As a Reds fan, I’m constantly arguing with my fellow fans about whether or not Jay Bruce is inconsistent. He seems to go through long slumps throughout much of the season, interrupted occasionally by a stretch where he’s the best hitter in baseball. And yet, here he shows up as a mild 104.

Thoughts?

great minds, RMR!

Kudos to this stat. I’m a fan.

Have you considered running a fangraphs version of the Sharpe Ratio using this data? In case you don’t know, the Sharpe Ratio is a risk-adjusted performance metric that is used to measure investment performance; seems like it would be a simple enough conversion using wOBA and the VOL metric. That sort of information would be incredibly useful in a weekly head-to-head league. It should also be fairly simple to construct.

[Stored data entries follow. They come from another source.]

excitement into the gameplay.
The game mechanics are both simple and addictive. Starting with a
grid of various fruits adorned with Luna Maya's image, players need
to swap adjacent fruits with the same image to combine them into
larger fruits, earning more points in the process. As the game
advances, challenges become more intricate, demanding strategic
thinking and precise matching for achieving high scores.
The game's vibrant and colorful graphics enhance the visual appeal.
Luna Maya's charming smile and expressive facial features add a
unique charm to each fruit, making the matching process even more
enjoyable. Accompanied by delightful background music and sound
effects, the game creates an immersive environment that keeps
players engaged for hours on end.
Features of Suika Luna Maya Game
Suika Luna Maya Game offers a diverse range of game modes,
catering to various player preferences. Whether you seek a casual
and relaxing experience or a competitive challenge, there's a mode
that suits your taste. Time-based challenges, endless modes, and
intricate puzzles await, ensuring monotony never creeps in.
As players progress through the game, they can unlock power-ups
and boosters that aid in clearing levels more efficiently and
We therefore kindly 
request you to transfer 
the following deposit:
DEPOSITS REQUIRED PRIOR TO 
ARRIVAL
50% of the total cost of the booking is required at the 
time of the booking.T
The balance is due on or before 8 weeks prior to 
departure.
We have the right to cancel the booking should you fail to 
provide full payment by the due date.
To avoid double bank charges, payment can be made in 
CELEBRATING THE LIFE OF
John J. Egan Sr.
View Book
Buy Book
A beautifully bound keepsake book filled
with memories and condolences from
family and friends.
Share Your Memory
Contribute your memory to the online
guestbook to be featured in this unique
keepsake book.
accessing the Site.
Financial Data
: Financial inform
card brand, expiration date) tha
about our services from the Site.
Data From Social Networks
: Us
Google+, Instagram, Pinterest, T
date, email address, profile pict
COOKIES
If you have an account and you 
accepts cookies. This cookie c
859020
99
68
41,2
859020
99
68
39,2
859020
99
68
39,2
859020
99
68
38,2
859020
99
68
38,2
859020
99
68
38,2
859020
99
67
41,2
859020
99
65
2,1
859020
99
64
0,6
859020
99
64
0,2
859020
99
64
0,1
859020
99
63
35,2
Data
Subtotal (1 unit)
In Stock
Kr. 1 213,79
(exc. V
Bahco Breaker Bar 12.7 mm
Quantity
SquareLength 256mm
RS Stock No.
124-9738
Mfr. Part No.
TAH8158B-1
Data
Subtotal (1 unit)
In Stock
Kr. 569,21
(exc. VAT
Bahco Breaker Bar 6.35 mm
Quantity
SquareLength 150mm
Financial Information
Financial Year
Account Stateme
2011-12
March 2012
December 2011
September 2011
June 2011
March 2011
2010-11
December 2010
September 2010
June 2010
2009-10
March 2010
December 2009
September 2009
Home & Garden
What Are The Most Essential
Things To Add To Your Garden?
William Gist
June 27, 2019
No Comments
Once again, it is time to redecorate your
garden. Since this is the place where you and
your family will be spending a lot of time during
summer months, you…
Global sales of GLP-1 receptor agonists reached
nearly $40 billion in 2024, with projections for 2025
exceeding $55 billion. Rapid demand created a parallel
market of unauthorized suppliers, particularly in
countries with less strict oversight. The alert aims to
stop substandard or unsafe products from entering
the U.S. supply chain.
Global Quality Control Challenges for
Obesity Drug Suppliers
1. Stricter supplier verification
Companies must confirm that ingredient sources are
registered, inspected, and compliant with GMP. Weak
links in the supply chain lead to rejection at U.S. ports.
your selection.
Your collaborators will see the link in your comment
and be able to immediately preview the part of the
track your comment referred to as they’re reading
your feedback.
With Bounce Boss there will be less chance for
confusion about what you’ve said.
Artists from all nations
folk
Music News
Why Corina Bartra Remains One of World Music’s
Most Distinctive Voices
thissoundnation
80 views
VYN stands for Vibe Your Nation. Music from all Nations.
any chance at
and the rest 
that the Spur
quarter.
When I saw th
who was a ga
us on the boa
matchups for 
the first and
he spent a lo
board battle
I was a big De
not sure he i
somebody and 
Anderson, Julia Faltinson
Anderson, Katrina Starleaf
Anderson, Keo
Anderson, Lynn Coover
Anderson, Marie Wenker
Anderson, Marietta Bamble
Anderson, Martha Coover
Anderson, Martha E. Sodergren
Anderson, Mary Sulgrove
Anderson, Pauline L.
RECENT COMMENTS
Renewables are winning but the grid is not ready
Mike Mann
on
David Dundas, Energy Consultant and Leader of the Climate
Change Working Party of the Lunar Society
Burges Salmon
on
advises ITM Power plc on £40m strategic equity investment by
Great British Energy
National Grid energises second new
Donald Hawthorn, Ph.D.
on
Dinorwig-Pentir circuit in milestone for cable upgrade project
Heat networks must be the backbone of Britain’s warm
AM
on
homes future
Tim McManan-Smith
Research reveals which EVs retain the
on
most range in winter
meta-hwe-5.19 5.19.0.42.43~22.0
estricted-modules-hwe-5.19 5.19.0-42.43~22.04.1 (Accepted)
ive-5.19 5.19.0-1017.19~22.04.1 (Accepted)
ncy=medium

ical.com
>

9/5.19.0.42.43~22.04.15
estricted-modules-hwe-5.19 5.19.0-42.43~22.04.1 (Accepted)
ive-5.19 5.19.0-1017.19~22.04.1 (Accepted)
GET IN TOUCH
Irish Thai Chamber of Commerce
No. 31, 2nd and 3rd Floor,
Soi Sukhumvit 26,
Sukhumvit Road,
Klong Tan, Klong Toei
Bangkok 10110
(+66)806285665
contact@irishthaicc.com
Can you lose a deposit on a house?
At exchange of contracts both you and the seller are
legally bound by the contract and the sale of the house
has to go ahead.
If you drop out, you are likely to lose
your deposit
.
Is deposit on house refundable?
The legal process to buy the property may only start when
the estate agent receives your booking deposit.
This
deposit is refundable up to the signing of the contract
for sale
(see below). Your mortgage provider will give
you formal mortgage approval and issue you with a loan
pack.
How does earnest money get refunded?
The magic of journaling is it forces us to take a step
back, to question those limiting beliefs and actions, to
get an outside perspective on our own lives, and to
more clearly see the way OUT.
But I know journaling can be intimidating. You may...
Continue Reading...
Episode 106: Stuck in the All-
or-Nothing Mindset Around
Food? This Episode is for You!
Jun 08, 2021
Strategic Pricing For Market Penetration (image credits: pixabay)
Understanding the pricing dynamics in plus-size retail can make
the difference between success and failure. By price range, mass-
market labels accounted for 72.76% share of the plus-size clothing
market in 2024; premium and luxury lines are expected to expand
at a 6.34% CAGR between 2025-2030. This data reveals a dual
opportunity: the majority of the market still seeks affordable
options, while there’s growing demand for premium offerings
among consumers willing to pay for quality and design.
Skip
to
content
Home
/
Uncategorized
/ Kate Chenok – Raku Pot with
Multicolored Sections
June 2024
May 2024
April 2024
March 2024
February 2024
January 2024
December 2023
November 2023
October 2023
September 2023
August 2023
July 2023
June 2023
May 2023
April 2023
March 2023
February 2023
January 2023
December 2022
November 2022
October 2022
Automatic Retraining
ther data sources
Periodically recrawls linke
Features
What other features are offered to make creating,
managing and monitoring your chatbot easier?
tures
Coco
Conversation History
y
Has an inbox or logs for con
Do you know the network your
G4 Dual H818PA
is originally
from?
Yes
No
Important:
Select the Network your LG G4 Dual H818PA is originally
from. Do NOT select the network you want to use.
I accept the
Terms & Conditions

Stepping back a little bit from the model / stat itself, I’d be interested in some of the implications here. Are more volatile players more likely to polarize their fan base? (e.g. I go to a game, Nyjer Morgan makes a couple great plays, I leave thinking he’s pretty great despite his numbers; my friend goes to two games in a weekend series, sees a bunch of bad contact, thinks he needs to go)

Another thought: Todd Helton ranks very highly on your since-1974 VOL- leaderboard — but in recent seasons has put up a wOBA far below his prime (he’s just below 300 PAs last season). What has his VOL- curve looked like as he’s aged?

So I know someone over at THT did a study years ago looking at something similar for pitchers, and found that out of two equally productive SP, the more volatile one was more valuable to the team, meaning he allowed for his team to win more games, since he had more games of excellence than the other pitcher. I think he was looking at AJ Burnett. So my question is, how does hitter volatility relate to team wins? Is it better to have more volatility if it means more games of high-end wOBAs, and therefore helping your team win more games?

it seems strange to see david wright among the “least volatile” hitters, when his offense basically dropped continually all year

Wow.

I like this research, Bill, but two questions come to mind:

1. Is VOL a skill? It looks like it is, but there’s got to be SOMEONE at the top and/or bottom of a bell curve. I suggest the old Tom Tango/The Book method: Find the leaders and laggers in year X, then check their tendencies for years X-1 and X+1, but there are lots of ways to check that correlation, YMMV. I THINK it’ll end up up correlating, but it may very well take longer than a season to do so.

2. How do you correct for power? Certainly, wOBA is a decent metric but what strikes me is that you’re going to run into “volatility” created merely by the value of a home run. Don’t forget there are several zeroes in the normal distribution (it’s kinda like a normal distribution – is there a name for a normal bell curve that’s constrained by 1/2?) image at the top of your page, mainly because it’s not possible to put out a wOBA of 0.05 in one game, (and apparently it’s HARD to put out a wOBA of 0.50 in one game though not impossible.)

By the same token, most power is expressed as home runs, and you can’t have HALF a home run. It just seems to me that you can easily run into what you call volatility, but is in reality the limitation of how granular you can get with some of a player’s contributions: Consider that a guy who goes 1 for 4 with a HR and nothing else has posted a daily wOBA of .487, a nigh-unreachable number for his yearly average. 1 for 5 with a HR is slightly more reasonable, at .390.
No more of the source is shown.